Let $K/F$ be a separable extension with char $F =p > 0$. Prove that for any given $\alpha \in K , \alpha \in F (K^p)$.

I am not sure how to approach this problem. I think Viete's formula is too comolicated, if not useless; this problem is from field theory anyway. If $K$ is finite then $K=K^p$ and we're done.

EDIT: Here is my solution: let $\alpha \in K$. Then $x^p-\alpha^p = (x-\alpha)^p$ by the binomial formula and the fact that $p$ choose $k$ is divisible by $p$ for $k = 1,2,...,p-1$. Hence the minimal polynomial of $\alpha$, denoted $f \in F [x]$, divides $(x-\alpha)^p$ , and since the extension is separable $f$ must be $x-\alpha$. As $f \in F [x]$ it follows that $\alpha \in F \subset F (K^p)$.

Here is now my updated question: The same proof shows that $K \subset F$, and so $K=F$ if $K/F$ is a separable extension and also $F=K^p$. But I don't think this is true.

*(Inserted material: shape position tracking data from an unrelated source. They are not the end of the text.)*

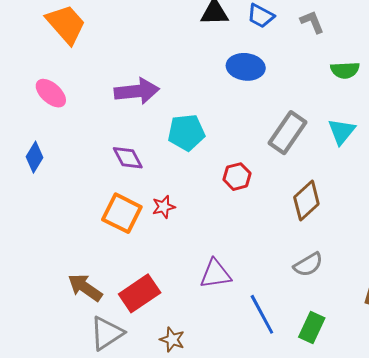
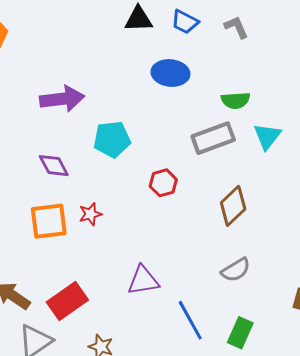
green semicircle: (345, 70) -> (236, 100), moved
gray rectangle: (287, 133) -> (213, 138), turned 36
orange square: (122, 213) -> (49, 221), turned -33

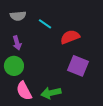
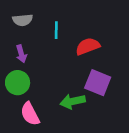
cyan line: (45, 24) -> (56, 30), turned 56
green arrow: (51, 93) -> (73, 101), moved

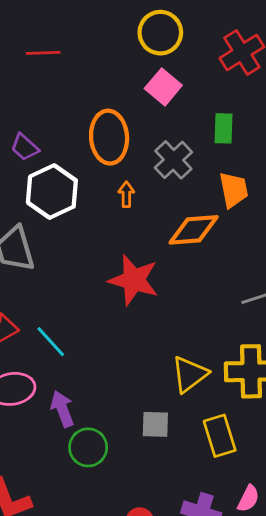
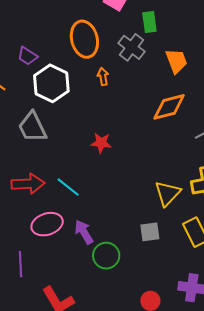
green rectangle: (223, 128) -> (149, 22), moved
orange diamond: (194, 230) -> (169, 107), moved
red star: (134, 280) -> (101, 143), moved, size x0.6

Is something wrong in my proof?

You were on the right track . . .

Assume $K{/}F$ is a separable extension with $\text{char}(F)=p > 0$, and let $H=F(K^p)$.

Let $\alpha \in K$.

We want to show $\alpha \in H$.

Let $f(x)$ be the monic irreducible polynomial for $\alpha$ over $H$.

Since $K{/}F$ is separable, so is $K{/}H$.

Let $g(x)=x^p-\alpha^p$.

As you noted, we have $x^p-\alpha^p=(x-\alpha)^p$, so $\alpha$ is a root of $g$.

Since $g\in H[x]$, it follows that $f|g$, hence, since $K{/}H$ is separable, we get $f(x)=x-\alpha$.

Hence, since $f\in H[x]$, and $f(x)=x-\alpha$, we get $\alpha\in H$, as was to be shown.

As regards the error in your proof attempt . . .

From the fact that $\alpha$ is a root of $x^p-\alpha^p=(x-\alpha)^p$, you can't claim that the minimal polynomial for $\alpha$ over $F$ divides $x^p-\alpha^p$, since, although $x^p-\alpha^p\in H[x]$, you don't necessarily have $x^p-\alpha^p\in F[x]$.